Segment Start: Exercise input
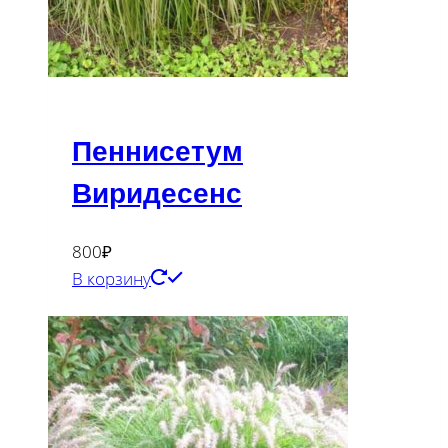
Пеннисетум
Виридесенс
800
₽
В корзину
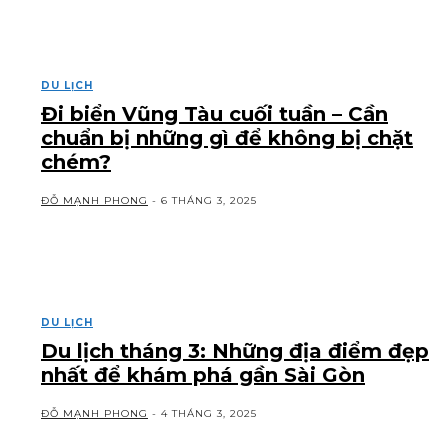
DU LỊCH
Đi biển Vũng Tàu cuối tuần – Cần
chuẩn bị những gì để không bị chặt
chém?
ĐỖ MẠNH PHONG
-
6 THÁNG 3, 2025
DU LỊCH
Du lịch tháng 3: Những địa điểm đẹp
nhất để khám phá gần Sài Gòn
ĐỖ MẠNH PHONG
-
4 THÁNG 3, 2025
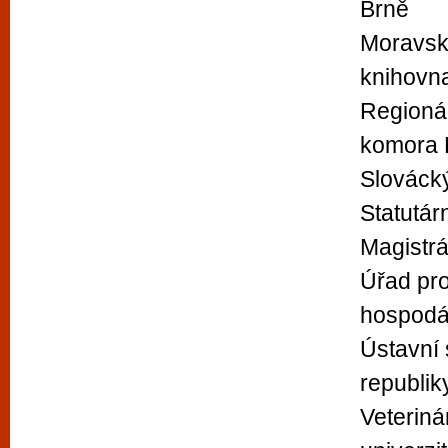
Brně
Moravs
knihovn
Regioná
komora 
Slováck
Statutár
Magistrá
Úřad pr
hospodá
Ústavní
republik
Veteriná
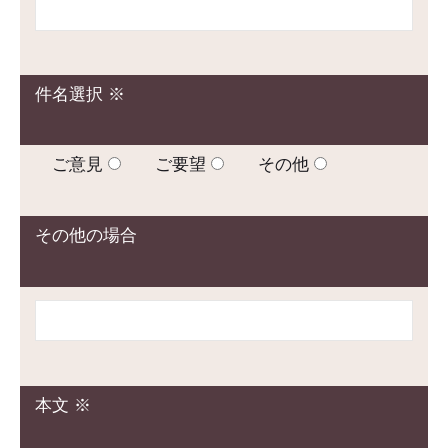
件名選択 ※
ご意見
ご要望
その他
その他の場合
本文 ※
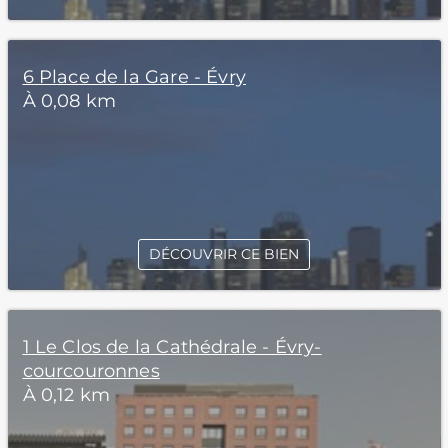
6 Place de la Gare - Évry
À 0,08 km
DÉCOUVRIR CE BIEN
1 Le Clos de la Cathédrale - Évry-
courcouronnes
À 0,12 km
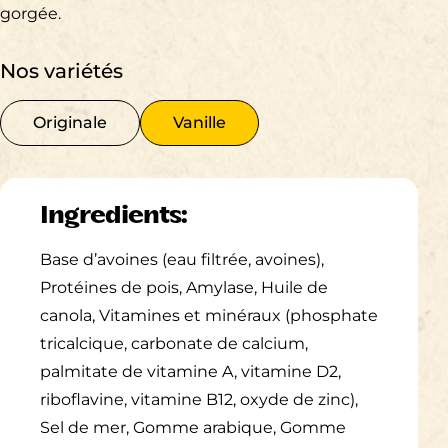
gorgée.
Nos variétés
Originale
Vanille
Ingredients:
Base d’avoines (eau filtrée, avoines),
Protéines de pois, Amylase, Huile de
canola, Vitamines et minéraux (phosphate
tricalcique, carbonate de calcium,
palmitate de vitamine A, vitamine D2,
riboflavine, vitamine B12, oxyde de zinc),
Sel de mer, Gomme arabique, Gomme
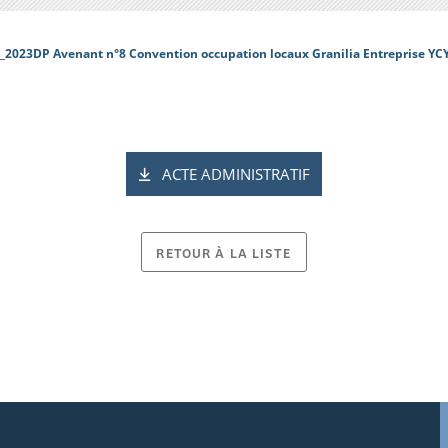
_2023DP Avenant n°8 Convention occupation locaux Granilia Entreprise YC
ACTE ADMINISTRATIF
RETOUR À LA LISTE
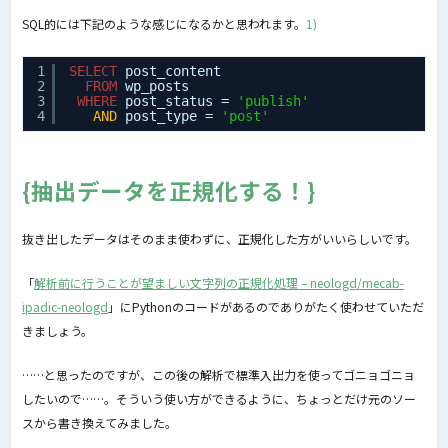
SQL的には下記のような感じになるかと思われます。
1)
1
SELECT
post_content
2
FROM
wp_posts
3
WHERE
post_status = 
'publish'
4
AND
post_type = 
'post'
抽出データを正規化する！
抜き出したデータはそのまま使わずに、正規化した方がいいらしいです。
「
解析前に行うことが望ましい文字列の正規化処理 – neologd/mecab-
ipadic-neologd
」にPythonのコードがあるのでありがたく使わせていただ
きましょう。
……と思ったのですが、この後の解析で標準入出力を使ってゴニョゴニョ
したいので……。そういう使い方ができるように、ちょっとだけ元のソー
スから書き換えてみました。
Segment End: Exercise input
Aim of the task: In the listing above, find the line with "1 Le Clos de" and the line with "抽出データを正規化する！". Set down both and every line between them, minus the pictures.

Task response:
1 Le Clos de la Cathédrale - Évry-
courcouronnes
À 0,12 km
gorgée.
Nos variétés
Originale
Vanille
Ingredients:
Base d’avoines (eau filtrée, avoines),
Protéines de pois, Amylase, Huile de
canola, Vitamines et minéraux (phosphate
tricalcique, carbonate de calcium,
palmitate de vitamine A, vitamine D2,
riboflavine, vitamine B12, oxyde de zinc),
Sel de mer, Gomme arabique, Gomme
_2023DP Avenant n°8 Convention occupation locaux Granilia Entreprise YC
ACTE ADMINISTRATIF
RETOUR À LA LISTE
SQL的には下記のような感じになるかと思われます。
1)
1
SELECT
post_content
2
FROM
wp_posts
3
WHERE
post_status = 
'publish'
4
AND
post_type = 
'post'
抽出データを正規化する！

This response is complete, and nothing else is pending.